[PATCH] clocksource: Use same threshold for read-back delay and time skew

Jiri Wiesner posted 1 patch 3 weeks, 1 day ago
kernel/time/clocksource.c | 12 ++++++------
1 file changed, 6 insertions(+), 6 deletions(-)
[PATCH] clocksource: Use same threshold for read-back delay and time skew
Posted by Jiri Wiesner 3 weeks, 1 day ago
The idea behind using the uncertainty margins of clocksources to set the
threshold for checking read-back delay is a sound one. For 3 clocksource
readouts, 3 uncertainty margins are added up to calcute a read-back delay
threshold. The read-back delay threshold:
2 * watchdog->uncertainty_margin + cs->uncertainty_margin
is always larger than the threshold for evaluating time skew:
watchdog->uncertainty_margin + cs->uncertainty_margin

When an SMI or NMI is received between the first watchdog read and the
clocksource read and servicing this interrupt takes more time than the
threshold for evaluating time skew but also less time than read-back delay
threshold, the readouts will pass the read-back delay threshold but the
clocksource watchdog will mark the clocksource unstable on account of time
skew.
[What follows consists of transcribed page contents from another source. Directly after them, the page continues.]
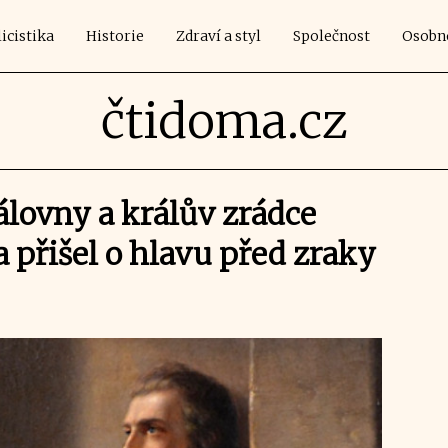
icistika
Historie
Zdraví a styl
Společnost
Osobn
čtidoma.cz
álovny a králův zrádce
a přišel o hlavu před zraky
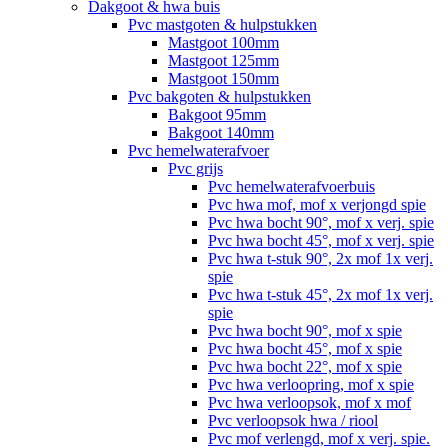
Dakgoot & hwa buis
Pvc mastgoten & hulpstukken
Mastgoot 100mm
Mastgoot 125mm
Mastgoot 150mm
Pvc bakgoten & hulpstukken
Bakgoot 95mm
Bakgoot 140mm
Pvc hemelwaterafvoer
Pvc grijs
Pvc hemelwaterafvoerbuis
Pvc hwa mof, mof x verjongd spie
Pvc hwa bocht 90°, mof x verj. spie
Pvc hwa bocht 45°, mof x verj. spie
Pvc hwa t-stuk 90°, 2x mof 1x verj.
spie
Pvc hwa t-stuk 45°, 2x mof 1x verj.
spie
Pvc hwa bocht 90°, mof x spie
Pvc hwa bocht 45°, mof x spie
Pvc hwa bocht 22°, mof x spie
Pvc hwa verloopring, mof x spie
Pvc hwa verloopsok, mof x mof
Pvc verloopsok hwa / riool
Pvc mof verlengd, mof x verj. spie.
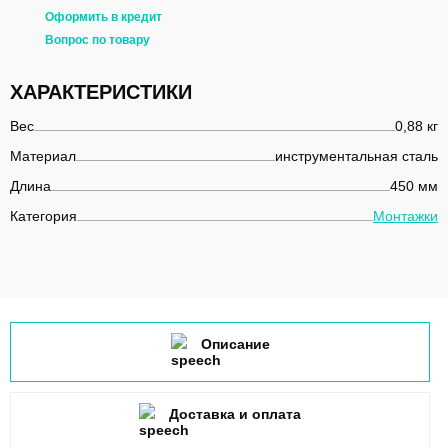
Оформить в кредит
Вопрос по товару
ХАРАКТЕРИСТИКИ
Вес
0,88 кг
Материал
инструментальная сталь
Длина
450 мм
Категория
Монтажки
Описание
Доставка и оплата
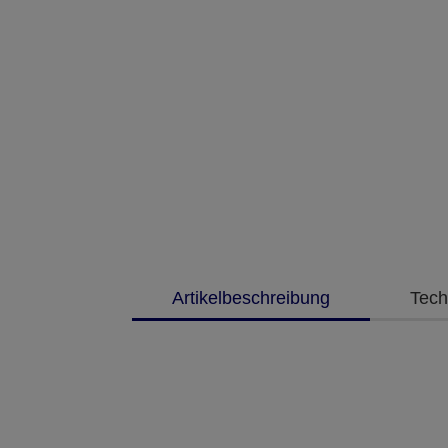
Artikelbeschreibung
Tech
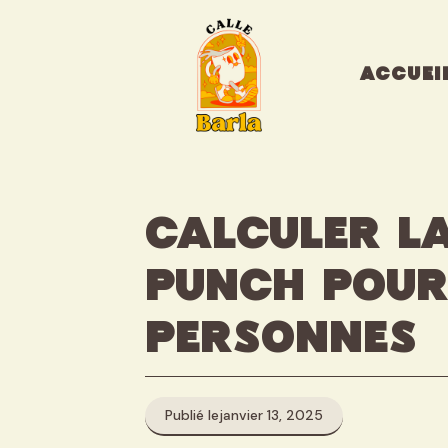
Aller
au
contenu
ACCUEI
Calculer la
punch pour 
personnes
Publié le
janvier 13, 2025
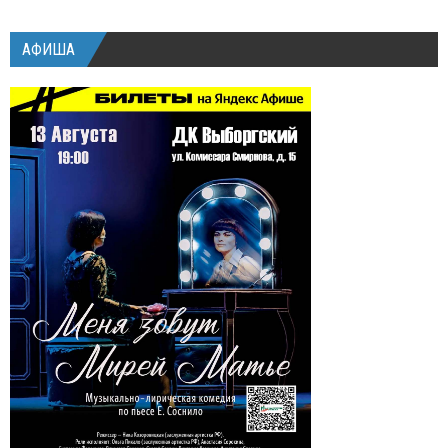
АФИША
This decision is incorrect. Instead, another iteration of the loop
in cs_watchdog_read() should execute the readouts again (should there be
any iterations left).

Correct the situation by decreasing the read-back delay threshold to a
value equal to the time skew threshold. This patch resolves an issue
observed on a production machine:
clocksource: timekeeping watchdog on CPU556: Marking clocksource 'tsc' as unstable because the skew is too large:
clocksource: 'hpet' wd_nsec: 479980680 wd_now: 1d86c0e1 wd_last: 1ccfa7c4 mask: ffffffff
clocksource: 'tsc' cs_nsec: 480489826 cs_now: 9d18bdd2c71b5 cs_last: 9d18ba107dfe9 mask: ffffffffffffffff
clocksource: Clocksource 'tsc' skewed 509146 ns (0 ms) over watchdog 'hpet' interval of 479980680 ns (479 ms)
clocksource: 'tsc' is current clocksource.
tsc: Marking TSC unstable due to clocksource watchdog

Fixes: 4ac1dd3245b9 ("clocksource: Set cs_watchdog_read() checks based on .uncertainty_margin")
Signed-off-by: Jiri Wiesner <jwiesner@suse.de>
---
 kernel/time/clocksource.c | 12 ++++++------
 1 file changed, 6 insertions(+), 6 deletions(-)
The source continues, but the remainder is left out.